Detailed Methods are provided in the online supplement.

Organoid culture

Human airway organoids used in this study were purchased from the Foundation Hubrecht Organoid Biobank (www.hubrechtorganoidbiobank.org, HUB code HUB-07-A2-051, normal lung) and were cultured following previously described protocols [10, 14]. The cells were derived from the left superior lobe (lower airway) of a 53-year-old female donor with no underlying lung disease.

Apical-out polarity switch and mucociliary differentiation of healthy airway organoids

The polarity of the organoids was switched as described by Co et al. [15]. After two days of culturing the organoids in suspension, mucociliary differentiation of organoids was initiated as described by Zhou et al. [16] with the following adaptations: Expansion medium was changed to PneumaCult™-ALI medium supplemented with 2 IU/mL Heparin, 1 µM Hydrocortisone and 10 µM DAPT (Sigma, Cat#D5942). The organoids were then cultured in suspension in a differentiation medium for 16 days.
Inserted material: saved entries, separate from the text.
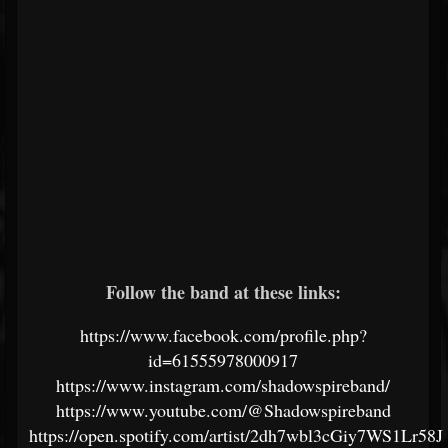
Follow the band at these links:
https://www.facebook.com/profile.php?
id=61555978000917
https://www.instagram.com/shadowspireband/
https://www.youtube.com/@Shadowspireband
https://open.spotify.com/artist/2dh7wbl3cGiy7WS1Lr58J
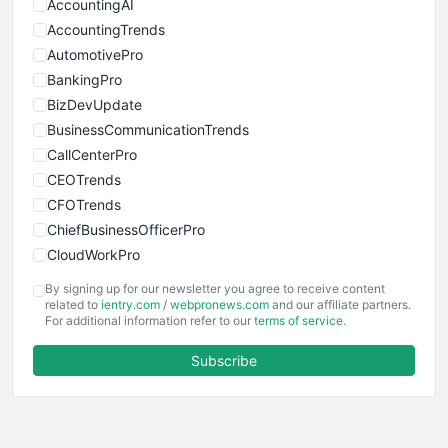
AccountingAI
AccountingTrends
AutomotivePro
BankingPro
BizDevUpdate
BusinessCommunicationTrends
CallCenterPro
CEOTrends
CFOTrends
ChiefBusinessOfficerPro
CloudWorkPro
COOUpdate
By signing up for our newsletter you agree to receive content
EmployeeExperiencePro
related to
ientry.com
/
webpronews.com
and our affiliate partners.
For additional information refer to our
terms of service
.
ENTBusinessNews
FinanceAI
Subscribe
FinancePro
HRProNews
InsideOffice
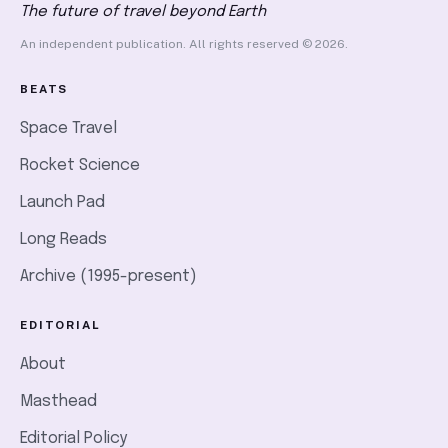
The future of travel beyond Earth
An independent publication. All rights reserved © 2026.
BEATS
Space Travel
Rocket Science
Launch Pad
Long Reads
Archive (1995-present)
EDITORIAL
About
Masthead
Editorial Policy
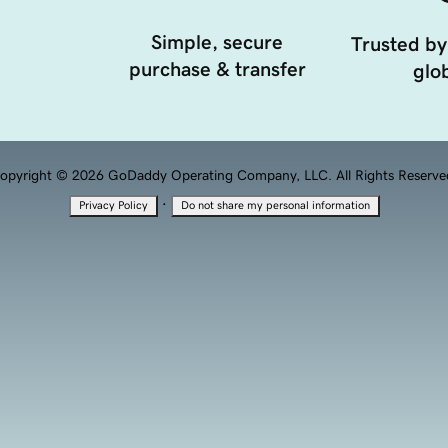
Simple, secure
Trusted by
purchase & transfer
glob
opyright © 2026 GoDaddy Operating Company, LLC. All Rights Reserve
·
Privacy Policy
Do not share my personal information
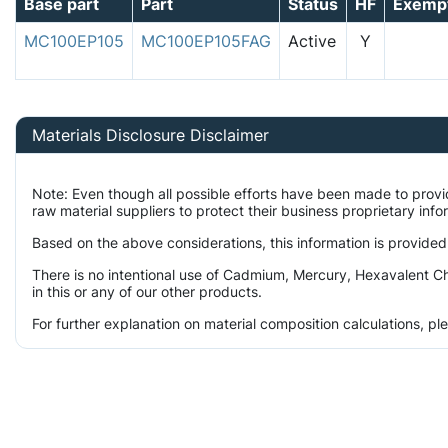
Base part
Part
Status
HF
Exemp
MC100EP105
MC100EP105FAG
Active
Y
Materials Disclosure Disclaimer
Note: Even though all possible efforts have been made to prov
raw material suppliers to protect their business proprietary inf
Based on the above considerations, this information is provided
There is no intentional use of Cadmium, Mercury, Hexavalent C
in this or any of our other products.
For further explanation on material composition calculations, p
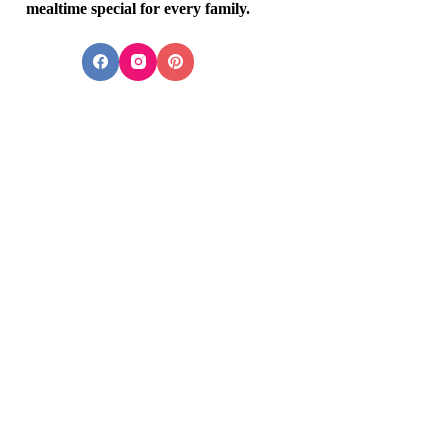
mealtime special for every family.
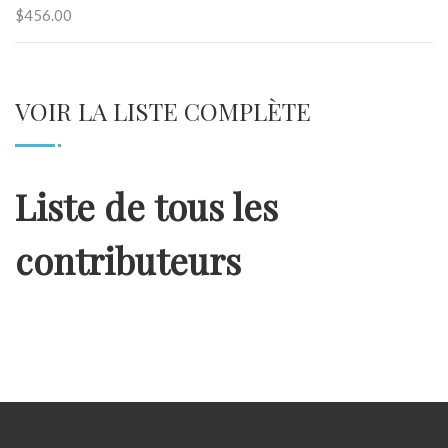
$456.00
VOIR LA LISTE COMPLÈTE
Liste de tous les
contributeurs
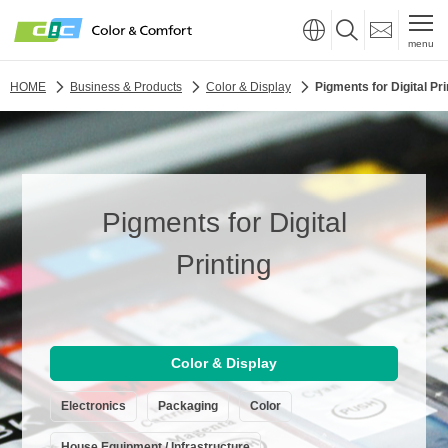
menu
HOME
Business & Products
Color & Display
Pigments for Digital Pri
Pigments for Digital
Printing
Color & Display
Electronics
Packaging
Color
House Equipment / Infrastructure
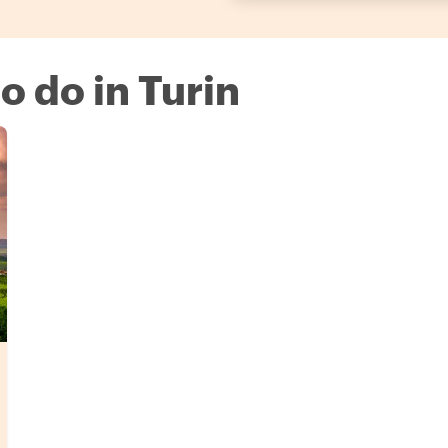
to do in Turin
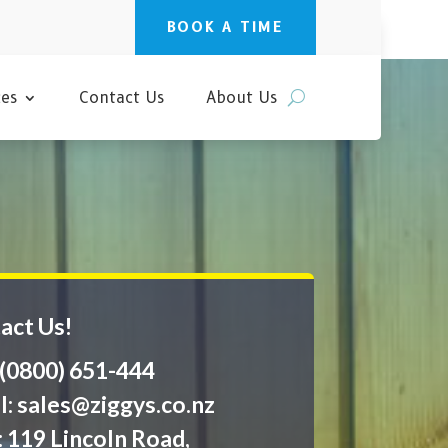
BOOK A TIME
ces
Contact Us
About Us
act Us!
: (0800) 651-444
l:
sales@ziggys.co.nz
: 119 Lincoln Road,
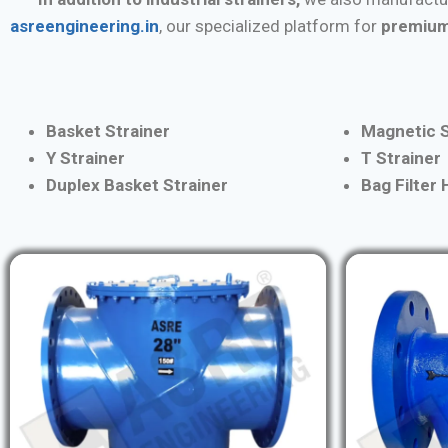
asreengineering.in
, our specialized platform for
premium
Basket Strainer
Magnetic S
Y Strainer
T Strainer
Duplex Basket Strainer
Bag Filter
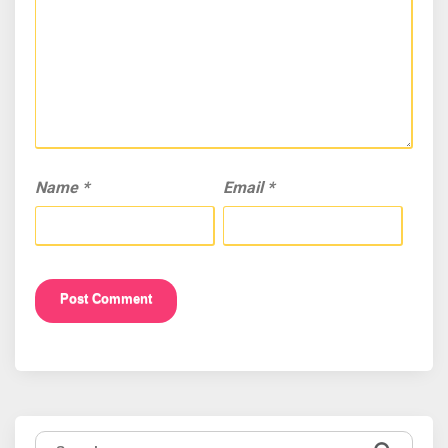
Name
*
Email
*
Search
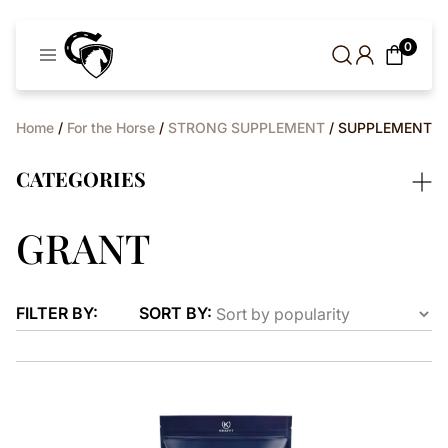
Cavaleros
0
Denmark
Home
/
For the Horse
/
STRONG SUPPLEMENT
/ SUPPLEMENT
CATEGORIES
GRANT
FILTER BY:
SORT BY:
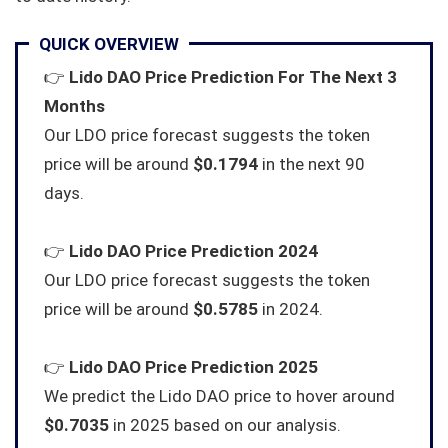
QUICK OVERVIEW
👉
Lido DAO Price Prediction For The Next 3
Months
Our LDO price forecast suggests the token
price will be around
$0.1794
in the next 90
days.
👉
Lido DAO Price Prediction 2024
Our LDO price forecast suggests the token
price will be around
$0.5785
in 2024.
👉
Lido DAO Price Prediction 2025
We predict the Lido DAO price to hover around
$0.7035
in 2025 based on our analysis.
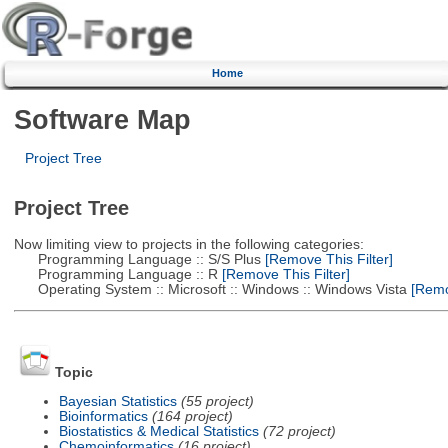
Home
Software Map
Project Tree
Project Tree
Now limiting view to projects in the following categories:
Programming Language :: S/S Plus
[Remove This Filter]
Programming Language :: R
[Remove This Filter]
Operating System :: Microsoft :: Windows :: Windows Vista
[Remov
Topic
Bayesian Statistics
(55 project)
Bioinformatics
(164 project)
Biostatistics & Medical Statistics
(72 project)
Chemoinformatics
(16 project)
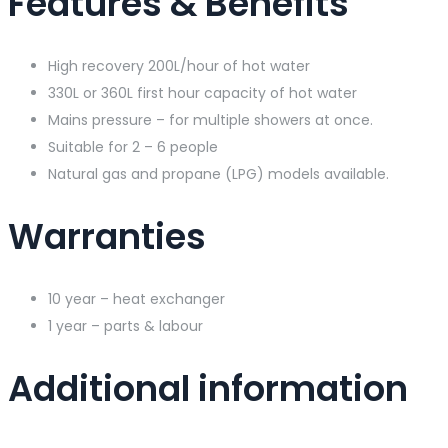
Features & Benefits
High recovery 200L/hour of hot water
330L or 360L first hour capacity of hot water
Mains pressure – for multiple showers at once.
Suitable for 2 – 6 people
Natural gas and propane (LPG) models available.
Warranties
10 year – heat exchanger
1 year – parts & labour
Additional information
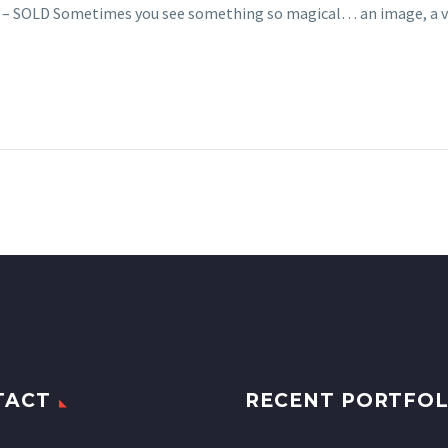
cs – SOLD Sometimes you see something so magical… an image, a 
TACT
RECENT PORTFOL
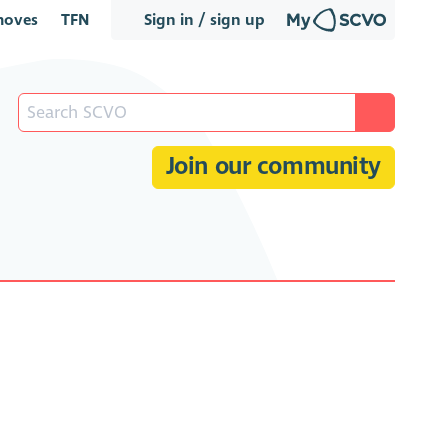
oves
TFN
Sign in / sign up
Join our community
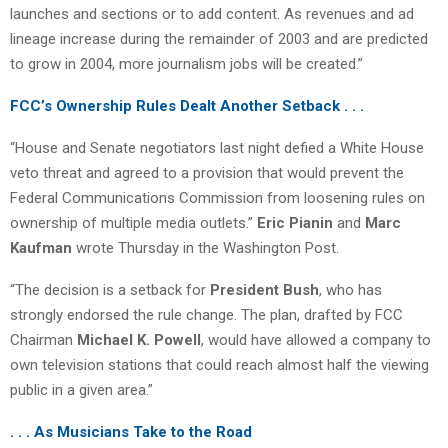
launches and sections or to add content. As revenues and ad
lineage increase during the remainder of 2003 and are predicted
to grow in 2004, more journalism jobs will be created.”
FCC’s Ownership Rules Dealt Another Setback . . .
“House and Senate negotiators last night defied a White House
veto threat and agreed to a provision that would prevent the
Federal Communications Commission from loosening rules on
ownership of multiple media outlets.”
Eric Pianin
and
Marc
Kaufman
wrote Thursday in the Washington Post.
“The decision is a setback for
President Bush
, who has
strongly endorsed the rule change. The plan, drafted by FCC
Chairman
Michael K. Powell
, would have allowed a company to
own television stations that could reach almost half the viewing
public in a given area.”
. . . As Musicians Take to the Road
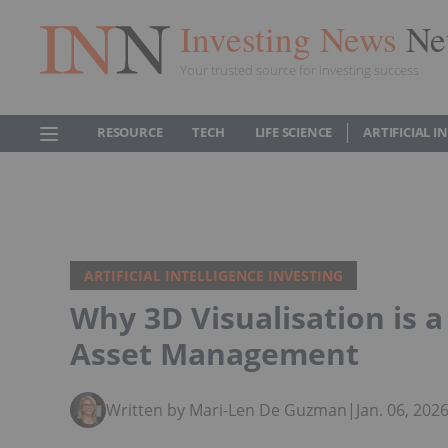
Investing News
Ne
Your trusted source for investing success
RESOURCE
TECH
LIFE SCIENCE
ARTIFICIAL 
ARTIFICIAL INTELLIGENCE INVESTING
Why 3D Visualisation is 
Asset Management
Written by Mari-Len De Guzman
|
Jan. 06, 20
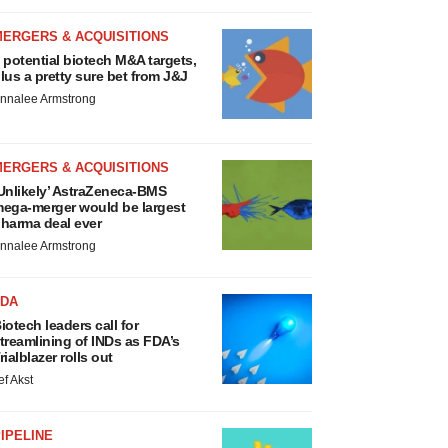
MERGERS & ACQUISITIONS
 potential biotech M&A targets,
lus a pretty sure bet from J&J
nnalee Armstrong
MERGERS & ACQUISITIONS
Unlikely’ AstraZeneca-BMS
ega-merger would be largest
harma deal ever
nnalee Armstrong
FDA
iotech leaders call for
treamlining of INDs as FDA’s
rialblazer rolls out
ef Akst
IPELINE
Bacterial strains and growth conditions

All experiments were conducted with the Pseudomonas aeruginosa PA14 strain, which was generously provided by Dr. Dirk Bumann, Biozentrum Basel, Switzerland. Bacterial cultures were grown as previously published [17].

For experiments with heat-inactivated PA14, bacteria were incubated at 70 °C for 20 min. To confirm the absence of viable bacteria, an aliquot of heat-inactivated PA was plated onto LB plates. In experiments with bacterial cell-free culture supernatant, an overnight culture of PA was centrifuged at 2.000 rcf for 10 min at 4 °C and supernatant was harvested, sterile filtered (0.2 µM), snap-frozen and stored at -80 °C until further usage.

Treatment with pharmacological compounds

Where indicated, organoids were stimulated with either 10 µM Forskolin (Tocris, Cat#1099/10), 1 µM Roflumilast (MedChem Express, Cat#HY-100639) or 50 µM Pyocyanin (Sigma, Cat# R9532-500UL). In a separate experiment, organoids were exposed to 1 mM EHNA (Tocris, Cat#1261).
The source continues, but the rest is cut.